Your instructions:
Copy out exactly the lines from the start of the data to the line containing "List Your Venue (46, 2438)". Include both.

##### Record extracts #####

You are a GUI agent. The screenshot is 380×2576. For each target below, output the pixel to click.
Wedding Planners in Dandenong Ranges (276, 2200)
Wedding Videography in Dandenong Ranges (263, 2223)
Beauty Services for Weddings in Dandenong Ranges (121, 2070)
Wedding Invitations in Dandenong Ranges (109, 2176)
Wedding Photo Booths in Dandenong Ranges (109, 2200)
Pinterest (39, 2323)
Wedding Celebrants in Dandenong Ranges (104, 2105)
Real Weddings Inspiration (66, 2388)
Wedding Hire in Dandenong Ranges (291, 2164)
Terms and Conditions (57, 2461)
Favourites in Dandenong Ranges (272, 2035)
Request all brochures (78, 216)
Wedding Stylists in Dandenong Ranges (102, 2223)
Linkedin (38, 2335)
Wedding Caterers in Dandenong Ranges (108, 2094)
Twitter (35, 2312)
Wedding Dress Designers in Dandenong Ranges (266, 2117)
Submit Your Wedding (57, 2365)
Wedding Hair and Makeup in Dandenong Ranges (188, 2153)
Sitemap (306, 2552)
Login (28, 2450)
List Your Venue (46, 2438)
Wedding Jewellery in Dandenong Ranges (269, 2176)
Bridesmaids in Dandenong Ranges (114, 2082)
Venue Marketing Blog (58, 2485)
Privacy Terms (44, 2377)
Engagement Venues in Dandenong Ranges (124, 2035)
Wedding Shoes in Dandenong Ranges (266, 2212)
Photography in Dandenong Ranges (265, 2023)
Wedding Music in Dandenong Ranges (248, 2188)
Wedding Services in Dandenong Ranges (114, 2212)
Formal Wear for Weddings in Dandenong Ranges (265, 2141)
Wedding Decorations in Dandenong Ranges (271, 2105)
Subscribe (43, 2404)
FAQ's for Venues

#####

Output for this exercise:
You are a GUI agent. The screenshot is 380×2576. For each target below, output the pixel to click.
Wedding Planners in Dandenong Ranges (276, 2200)
Wedding Videography in Dandenong Ranges (263, 2223)
Beauty Services for Weddings in Dandenong Ranges (121, 2070)
Wedding Invitations in Dandenong Ranges (109, 2176)
Wedding Photo Booths in Dandenong Ranges (109, 2200)
Pinterest (39, 2323)
Wedding Celebrants in Dandenong Ranges (104, 2105)
Real Weddings Inspiration (66, 2388)
Wedding Hire in Dandenong Ranges (291, 2164)
Terms and Conditions (57, 2461)
Favourites in Dandenong Ranges (272, 2035)
Request all brochures (78, 216)
Wedding Stylists in Dandenong Ranges (102, 2223)
Linkedin (38, 2335)
Wedding Caterers in Dandenong Ranges (108, 2094)
Twitter (35, 2312)
Wedding Dress Designers in Dandenong Ranges (266, 2117)
Submit Your Wedding (57, 2365)
Wedding Hair and Makeup in Dandenong Ranges (188, 2153)
Sitemap (306, 2552)
Login (28, 2450)
List Your Venue (46, 2438)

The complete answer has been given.